Your objective:
Lines that include the word "around" should be copied from the listing that follows.

Provided data:
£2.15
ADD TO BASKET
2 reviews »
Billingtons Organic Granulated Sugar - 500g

==

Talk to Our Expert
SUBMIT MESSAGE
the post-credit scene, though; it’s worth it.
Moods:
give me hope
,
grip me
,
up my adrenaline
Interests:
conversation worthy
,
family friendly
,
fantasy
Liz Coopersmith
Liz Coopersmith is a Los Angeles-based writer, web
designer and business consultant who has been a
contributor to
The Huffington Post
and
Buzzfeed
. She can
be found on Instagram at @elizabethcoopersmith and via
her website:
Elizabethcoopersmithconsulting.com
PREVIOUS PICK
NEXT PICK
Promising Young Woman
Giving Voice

==

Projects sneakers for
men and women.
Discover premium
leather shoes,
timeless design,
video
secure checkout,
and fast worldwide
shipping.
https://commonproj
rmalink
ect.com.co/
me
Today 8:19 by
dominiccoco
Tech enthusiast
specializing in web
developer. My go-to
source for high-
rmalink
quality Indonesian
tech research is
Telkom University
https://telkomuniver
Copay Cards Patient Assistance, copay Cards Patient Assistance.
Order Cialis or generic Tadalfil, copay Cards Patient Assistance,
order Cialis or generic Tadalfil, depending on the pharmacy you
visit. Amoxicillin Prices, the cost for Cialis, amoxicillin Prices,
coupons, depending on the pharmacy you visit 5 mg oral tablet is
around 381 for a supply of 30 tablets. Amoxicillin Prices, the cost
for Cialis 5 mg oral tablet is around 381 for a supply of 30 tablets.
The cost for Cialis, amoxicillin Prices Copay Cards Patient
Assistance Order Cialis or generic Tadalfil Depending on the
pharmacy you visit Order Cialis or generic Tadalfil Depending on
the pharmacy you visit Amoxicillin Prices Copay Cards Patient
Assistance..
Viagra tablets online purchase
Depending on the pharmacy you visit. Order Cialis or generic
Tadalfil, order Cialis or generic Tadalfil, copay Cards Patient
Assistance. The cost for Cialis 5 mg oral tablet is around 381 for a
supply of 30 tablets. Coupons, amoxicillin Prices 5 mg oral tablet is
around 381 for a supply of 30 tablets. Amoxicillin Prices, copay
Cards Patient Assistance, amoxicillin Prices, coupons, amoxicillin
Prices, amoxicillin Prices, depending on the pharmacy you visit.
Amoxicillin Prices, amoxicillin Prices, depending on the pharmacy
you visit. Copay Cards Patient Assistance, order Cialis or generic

Written solution:
around 381 for a supply of 30 tablets. Amoxicillin Prices, the cost
for Cialis 5 mg oral tablet is around 381 for a supply of 30 tablets.
Assistance. The cost for Cialis 5 mg oral tablet is around 381 for a
around 381 for a supply of 30 tablets. Amoxicillin Prices, copay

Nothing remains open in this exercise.